Toad quickly straightened his posture and went calmly answer to his master: a man named Eric Magnus Lenscherr; slim of build, sharp of mind, cunning and lord of all over which he presided. To his subjects he was known as Magneto, and it was a name that lived in infamy.
Beside the older man hulked the great mass of Sabretooth, alias Victor Creed, whose donning of pelts was appropriate on his feline form, which always harbored round it the faint smell of blood, like an aura of red. His massive hands were equipped with heavy, knife-sharp claws, his mouth was full of cruelly sharp teeth, and he was hairy. He looked down at Toad with coal-black eyes.
Toad regarded him impassively. Things had changed slightly between them since the young boy, Jacob, had fallen to his death from the cliffs of the island. They rarely baited one another now, and physical run-ins were at an all-time low. The animosity, once raging within them, had subsided to a dull throb, as if the boy had taken the spark that kept it aflame and extinguished it in the icy waters where he died.
Toynbee had changed as well. During the weeks that followed the boy's death, grief and guilt had hounded him, made him weak and lethargic, until his mastery of stoicism finally kicked in again and shoved the whole thing to the very back of his mind, where he never dared to tread for fear of what lurked there. He still found a unique friend in Mystique, but she had done the same as he and both now conversed mainly for the purpose of business. True fondness and caring had muted itself and was now just shy of indifference, and idle talk had dissipated into silence and separation. They had hardened again, but the disfigurement of their ordeal was evident still: some physical, like the scars on Toad's forehead and round his neck, and some mental. Deep within they never forgot what had transpired.
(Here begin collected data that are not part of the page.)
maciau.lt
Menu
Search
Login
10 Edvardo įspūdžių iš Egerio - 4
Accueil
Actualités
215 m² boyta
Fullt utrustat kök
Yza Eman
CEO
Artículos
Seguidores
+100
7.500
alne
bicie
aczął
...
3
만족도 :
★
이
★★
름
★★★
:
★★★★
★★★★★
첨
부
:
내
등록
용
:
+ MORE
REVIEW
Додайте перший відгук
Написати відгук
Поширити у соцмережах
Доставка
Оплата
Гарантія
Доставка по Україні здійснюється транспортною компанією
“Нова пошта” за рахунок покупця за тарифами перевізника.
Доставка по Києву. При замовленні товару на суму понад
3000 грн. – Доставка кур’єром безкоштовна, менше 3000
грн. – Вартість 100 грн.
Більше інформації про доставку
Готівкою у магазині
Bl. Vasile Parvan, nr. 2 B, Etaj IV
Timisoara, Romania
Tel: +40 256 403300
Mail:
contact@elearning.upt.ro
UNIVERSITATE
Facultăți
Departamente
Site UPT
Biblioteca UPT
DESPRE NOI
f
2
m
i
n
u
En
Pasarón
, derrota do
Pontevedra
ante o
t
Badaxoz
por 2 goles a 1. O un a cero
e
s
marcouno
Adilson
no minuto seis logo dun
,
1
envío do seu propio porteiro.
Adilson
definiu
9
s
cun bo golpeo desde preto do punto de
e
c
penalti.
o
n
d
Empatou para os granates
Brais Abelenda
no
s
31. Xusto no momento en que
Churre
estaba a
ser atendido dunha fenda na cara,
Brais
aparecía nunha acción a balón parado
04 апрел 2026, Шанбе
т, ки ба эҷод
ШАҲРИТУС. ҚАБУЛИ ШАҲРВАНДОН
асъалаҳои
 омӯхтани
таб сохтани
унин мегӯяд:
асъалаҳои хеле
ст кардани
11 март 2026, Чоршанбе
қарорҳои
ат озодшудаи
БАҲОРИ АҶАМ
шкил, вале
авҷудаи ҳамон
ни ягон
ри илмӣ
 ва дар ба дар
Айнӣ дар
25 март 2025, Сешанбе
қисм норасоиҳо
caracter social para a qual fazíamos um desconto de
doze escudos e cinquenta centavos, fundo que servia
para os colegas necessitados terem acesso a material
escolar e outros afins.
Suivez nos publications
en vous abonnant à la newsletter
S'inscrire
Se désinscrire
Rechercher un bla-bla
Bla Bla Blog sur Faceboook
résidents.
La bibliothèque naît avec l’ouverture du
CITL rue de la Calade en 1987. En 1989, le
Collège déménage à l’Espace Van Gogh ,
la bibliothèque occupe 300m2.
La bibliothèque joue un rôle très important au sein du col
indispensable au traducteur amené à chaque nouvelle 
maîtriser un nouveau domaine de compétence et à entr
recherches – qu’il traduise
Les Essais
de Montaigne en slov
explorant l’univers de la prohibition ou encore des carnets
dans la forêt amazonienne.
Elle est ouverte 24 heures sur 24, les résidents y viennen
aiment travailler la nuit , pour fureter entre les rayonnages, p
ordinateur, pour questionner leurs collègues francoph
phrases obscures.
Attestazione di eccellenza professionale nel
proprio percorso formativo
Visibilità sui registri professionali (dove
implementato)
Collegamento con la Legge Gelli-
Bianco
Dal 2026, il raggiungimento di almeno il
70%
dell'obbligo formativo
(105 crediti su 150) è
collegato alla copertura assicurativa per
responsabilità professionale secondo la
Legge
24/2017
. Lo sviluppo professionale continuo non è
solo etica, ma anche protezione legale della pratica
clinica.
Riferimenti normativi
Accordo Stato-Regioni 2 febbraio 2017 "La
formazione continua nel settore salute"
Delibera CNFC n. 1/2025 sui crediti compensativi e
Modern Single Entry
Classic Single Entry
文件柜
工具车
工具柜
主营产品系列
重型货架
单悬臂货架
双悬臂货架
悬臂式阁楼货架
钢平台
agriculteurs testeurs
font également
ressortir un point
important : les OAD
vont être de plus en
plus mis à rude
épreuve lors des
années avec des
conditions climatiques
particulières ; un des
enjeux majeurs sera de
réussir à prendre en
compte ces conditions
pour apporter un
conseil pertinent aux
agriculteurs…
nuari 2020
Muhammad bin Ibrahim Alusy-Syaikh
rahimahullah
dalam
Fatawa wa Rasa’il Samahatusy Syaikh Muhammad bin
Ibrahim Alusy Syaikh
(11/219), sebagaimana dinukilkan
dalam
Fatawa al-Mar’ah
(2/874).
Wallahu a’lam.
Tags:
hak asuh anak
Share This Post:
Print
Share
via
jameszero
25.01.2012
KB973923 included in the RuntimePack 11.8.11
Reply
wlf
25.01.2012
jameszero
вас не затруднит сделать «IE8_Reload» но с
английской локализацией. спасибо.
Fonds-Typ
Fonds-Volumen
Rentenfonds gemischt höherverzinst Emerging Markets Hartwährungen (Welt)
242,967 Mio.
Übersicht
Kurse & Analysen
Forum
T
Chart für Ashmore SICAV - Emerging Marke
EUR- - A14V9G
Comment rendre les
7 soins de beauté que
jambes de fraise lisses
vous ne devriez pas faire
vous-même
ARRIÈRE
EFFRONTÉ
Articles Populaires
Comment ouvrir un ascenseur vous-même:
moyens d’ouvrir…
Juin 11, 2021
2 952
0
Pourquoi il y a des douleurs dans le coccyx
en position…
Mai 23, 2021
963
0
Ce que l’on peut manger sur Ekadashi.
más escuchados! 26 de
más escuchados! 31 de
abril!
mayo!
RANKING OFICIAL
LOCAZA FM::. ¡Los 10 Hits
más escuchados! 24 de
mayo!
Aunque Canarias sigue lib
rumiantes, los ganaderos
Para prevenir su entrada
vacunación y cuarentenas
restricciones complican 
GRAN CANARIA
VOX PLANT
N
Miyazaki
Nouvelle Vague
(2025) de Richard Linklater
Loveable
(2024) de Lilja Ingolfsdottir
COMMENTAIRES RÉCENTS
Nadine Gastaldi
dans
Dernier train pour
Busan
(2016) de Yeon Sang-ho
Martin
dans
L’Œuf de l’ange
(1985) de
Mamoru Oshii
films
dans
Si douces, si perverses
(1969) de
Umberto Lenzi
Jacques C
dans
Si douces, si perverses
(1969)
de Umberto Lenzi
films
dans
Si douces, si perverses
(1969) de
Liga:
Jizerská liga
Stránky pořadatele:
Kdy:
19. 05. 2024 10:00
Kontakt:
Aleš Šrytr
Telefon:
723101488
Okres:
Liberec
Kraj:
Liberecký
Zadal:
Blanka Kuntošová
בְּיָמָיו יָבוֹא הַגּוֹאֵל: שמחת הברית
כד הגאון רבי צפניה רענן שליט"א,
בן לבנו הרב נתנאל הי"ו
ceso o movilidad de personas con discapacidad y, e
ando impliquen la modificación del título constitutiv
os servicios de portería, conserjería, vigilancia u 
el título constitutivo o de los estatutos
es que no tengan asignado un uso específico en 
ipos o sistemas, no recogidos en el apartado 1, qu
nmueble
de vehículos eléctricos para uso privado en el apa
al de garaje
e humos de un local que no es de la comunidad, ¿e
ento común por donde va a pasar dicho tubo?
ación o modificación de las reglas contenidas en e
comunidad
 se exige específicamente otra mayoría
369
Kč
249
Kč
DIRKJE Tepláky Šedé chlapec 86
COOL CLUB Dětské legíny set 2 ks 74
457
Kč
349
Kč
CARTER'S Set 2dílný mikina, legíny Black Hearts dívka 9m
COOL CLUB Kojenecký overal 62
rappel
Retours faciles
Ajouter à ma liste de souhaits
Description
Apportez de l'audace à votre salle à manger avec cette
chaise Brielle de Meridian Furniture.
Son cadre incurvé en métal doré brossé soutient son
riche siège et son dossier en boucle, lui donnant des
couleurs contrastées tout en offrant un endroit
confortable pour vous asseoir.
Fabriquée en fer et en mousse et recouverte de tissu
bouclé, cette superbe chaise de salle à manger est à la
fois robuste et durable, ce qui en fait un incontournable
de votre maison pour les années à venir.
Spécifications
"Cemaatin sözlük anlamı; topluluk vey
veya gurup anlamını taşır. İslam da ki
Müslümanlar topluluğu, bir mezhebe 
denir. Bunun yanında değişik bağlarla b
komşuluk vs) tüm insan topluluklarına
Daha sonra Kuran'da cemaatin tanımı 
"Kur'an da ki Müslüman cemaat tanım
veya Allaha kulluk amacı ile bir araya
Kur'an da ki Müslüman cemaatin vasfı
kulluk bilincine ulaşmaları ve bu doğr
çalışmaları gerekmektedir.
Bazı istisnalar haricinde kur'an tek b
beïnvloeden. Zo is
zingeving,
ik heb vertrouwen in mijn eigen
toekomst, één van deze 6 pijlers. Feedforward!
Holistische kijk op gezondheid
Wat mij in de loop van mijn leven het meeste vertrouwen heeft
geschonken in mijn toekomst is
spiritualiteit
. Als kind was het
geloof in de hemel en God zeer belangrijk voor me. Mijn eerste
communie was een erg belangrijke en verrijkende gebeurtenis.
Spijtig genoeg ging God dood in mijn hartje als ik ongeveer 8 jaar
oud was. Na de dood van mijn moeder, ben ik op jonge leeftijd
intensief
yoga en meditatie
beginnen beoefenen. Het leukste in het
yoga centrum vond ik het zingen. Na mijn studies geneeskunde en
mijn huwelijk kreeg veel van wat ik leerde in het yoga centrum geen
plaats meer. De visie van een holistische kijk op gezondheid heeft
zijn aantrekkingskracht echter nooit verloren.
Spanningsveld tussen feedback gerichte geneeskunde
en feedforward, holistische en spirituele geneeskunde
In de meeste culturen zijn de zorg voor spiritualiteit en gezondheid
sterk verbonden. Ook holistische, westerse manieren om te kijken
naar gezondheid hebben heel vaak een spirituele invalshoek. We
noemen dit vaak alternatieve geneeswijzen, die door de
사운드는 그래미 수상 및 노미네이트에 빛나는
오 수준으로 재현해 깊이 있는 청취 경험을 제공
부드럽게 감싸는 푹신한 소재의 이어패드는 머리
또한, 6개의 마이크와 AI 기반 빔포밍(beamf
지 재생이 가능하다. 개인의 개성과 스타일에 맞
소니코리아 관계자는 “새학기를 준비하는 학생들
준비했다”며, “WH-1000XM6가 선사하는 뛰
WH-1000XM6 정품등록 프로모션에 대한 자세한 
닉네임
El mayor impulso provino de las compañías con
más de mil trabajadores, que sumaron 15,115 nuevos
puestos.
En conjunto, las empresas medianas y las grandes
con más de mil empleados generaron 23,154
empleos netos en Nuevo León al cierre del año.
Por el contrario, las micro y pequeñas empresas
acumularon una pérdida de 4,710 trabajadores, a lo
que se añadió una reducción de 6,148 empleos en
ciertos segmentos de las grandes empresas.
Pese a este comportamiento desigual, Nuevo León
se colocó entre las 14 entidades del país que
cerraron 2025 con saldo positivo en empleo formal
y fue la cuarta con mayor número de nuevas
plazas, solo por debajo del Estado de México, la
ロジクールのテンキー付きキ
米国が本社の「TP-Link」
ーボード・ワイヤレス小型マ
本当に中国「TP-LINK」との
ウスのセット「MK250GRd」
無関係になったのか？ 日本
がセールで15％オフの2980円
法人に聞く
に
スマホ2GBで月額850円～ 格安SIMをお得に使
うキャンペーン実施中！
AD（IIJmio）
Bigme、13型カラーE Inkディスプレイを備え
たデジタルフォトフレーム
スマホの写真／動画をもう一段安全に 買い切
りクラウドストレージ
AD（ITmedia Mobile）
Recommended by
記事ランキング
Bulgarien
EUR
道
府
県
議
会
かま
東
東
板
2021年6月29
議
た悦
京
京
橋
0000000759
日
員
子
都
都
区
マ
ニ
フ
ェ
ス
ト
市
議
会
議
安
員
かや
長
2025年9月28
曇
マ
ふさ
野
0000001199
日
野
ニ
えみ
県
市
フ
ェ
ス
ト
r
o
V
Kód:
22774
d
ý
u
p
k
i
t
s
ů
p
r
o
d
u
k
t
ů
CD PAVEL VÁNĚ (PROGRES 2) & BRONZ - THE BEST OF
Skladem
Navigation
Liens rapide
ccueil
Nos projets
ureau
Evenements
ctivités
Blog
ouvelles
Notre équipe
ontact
Magneto never forgot, either. Jacob's power had unsettled him immensely; reminded him of when he was of that age- of that day where his will made itself known in the new emergence of his mutant powers in the death camp Auschwitz. When he looked into the defiant eyes of the boy just seconds before his death, Magneto had seen staring back at him the very same resolve and power that had regarded him from his mirror. Outwardly he was relieved when Toad killed the boy, but within he was filled with questions and perhaps even a bit of regret. What if he had lived? What would things be like now? His subjects had returned to silent obedience, and from his observations he found them rarely speaking to one another- nothing like they had been a year before.
Something had died in Toad. Even Magneto noticed it; though he paid close attention to his Brotherhood's health, lest a member be unable to work, he rarely took any notice in what took place in their lives. Toad did his work as usual, perhaps with even more attention to detail, but he seemed distant somehow. Almost distracted, but, curiously, there was nothing to distract any longer. He had become a machine.
" Have you maintenanced the air cooling unit like I asked?" Magneto inquired of Toad.
" Yes."
" Good," Eric nodded as Mystique materialized at his side, a small smile in her beautiful saffron eyes. " Now that you're all here, I have an assignment for you. There is an anti-mutant meeting that has been rumored to take place tonight in Westchester. Mystique will disguise herself and infiltrate the meeting. You two will wait outside in hiding. Her signal will be the means of your attack. Take out as many as you can, any way you see fit."
" Why would we risk bringing negative attention to mutants?" Toad could not help but ask.
Magneto smiled, a coldness creeping into the fringes of his gaze that only made itself known when he was wanting for war or revenge.
" Because I want to get Charles' attention. We have a score to settle with him."